We all know brand awareness matters a lot, but it is always difficult to attribute conversion value to our various marketing activities.
So how can brand awareness activities be accounted for? Online attribution tools do a great job of measuring online activities, but what about attribution with offline activities?
To do this, marketers need to identify all regular marketing activities and then establish a baseline. The baseline could be established using Google Insights for Search (as described above), if the brand generates sufficient search volume to show up. Another way to do this might be through a lead tracking system as long as all leads are tracked in a single system that is readily queried. While it’s probably best to track actual sales in determining a baseline, for some businesses the sales cycle is long, so establishing a baseline by using lead volume may be just as good a proxy and provide a more immediate data set. Whatever the method, adjustments for seasonality should also be made if appropriate.
Once a baseline is established, then the marketer should ensure that all activities (except those being tested) remain constant. This includes minor changes like changing your target audience or adding a new media type. With a baseline established, marketing activities held constant, and a fully integrated attribution system in place, test campaigns can now be run to provide marketing insights.
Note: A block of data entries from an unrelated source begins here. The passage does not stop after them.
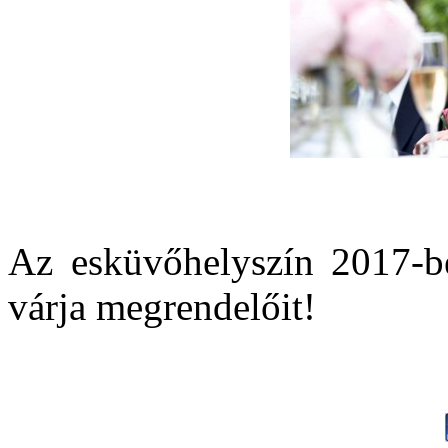
Az esküvőhelyszín 2017-be
várja megrendelőit!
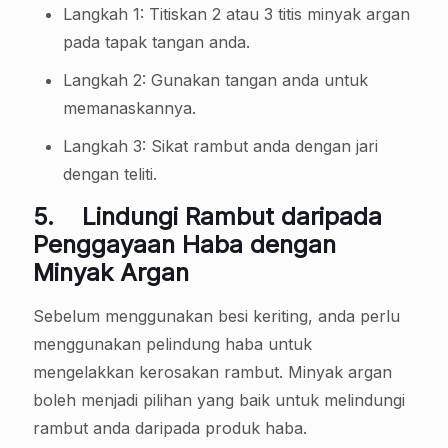
Langkah 1: Titiskan 2 atau 3 titis minyak argan
pada tapak tangan anda.
Langkah 2: Gunakan tangan anda untuk
memanaskannya.
Langkah 3: Sikat rambut anda dengan jari
dengan teliti.
5.
Lindungi Rambut daripada
Penggayaan Haba dengan
Minyak Argan
Sebelum menggunakan besi keriting, anda perlu
menggunakan pelindung haba untuk
mengelakkan kerosakan rambut. Minyak argan
boleh menjadi pilihan yang baik untuk melindungi
rambut anda daripada produk haba.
When multiple media types are to be combined into a single campaign, the attribution system should understand how to allocate conversions to the media types both independently and together.
In the example graphed to the right, we illustrate a simple example of how a marketer might properly attribute conversions when adding a paid search campaign after establishing a baseline using lead volumes.
Even though a search engine marketing campaign generated 150 out of 300 leads (an apparent 50% of the lead volume) in the test month versus a total of 200 leads in the baseline period, search engine marketing should only be attributed 100 leads (net increase in leads from baseline) or 33% of the value of the conversions in the test months.
How could this be fair? After all, the search campaign generated half the leads in the test period. First, this is fair because month after month the business always generated approximately 200 leads (adjusted for seasonality). Second, the search campaign may have captured the customer before she used some other source for attribution. Because the prospect already was aware of the brand, had she not found the brand via search, she would otherwise have used another source to find the brand. For example, a prospect could find a brand via a free, local business listing, as opposed to paid search.
If new marketing campaigns are to be continually tested, marketers need to clearly identify what baseline is before proceeding, noting that there may now be a “new” baseline. If the search campaign above is terminated and replaced with something different, then the new baseline would remain the same. If, however, a new campaign is layered upon it, then the new baseline would be 300.
As the number of marketing tools and channels increase, the more difficult it will be to attribute revenue and brand awareness to our activities. How do you track your marketing activities? Have you come up with any solutions to the problem of attribution?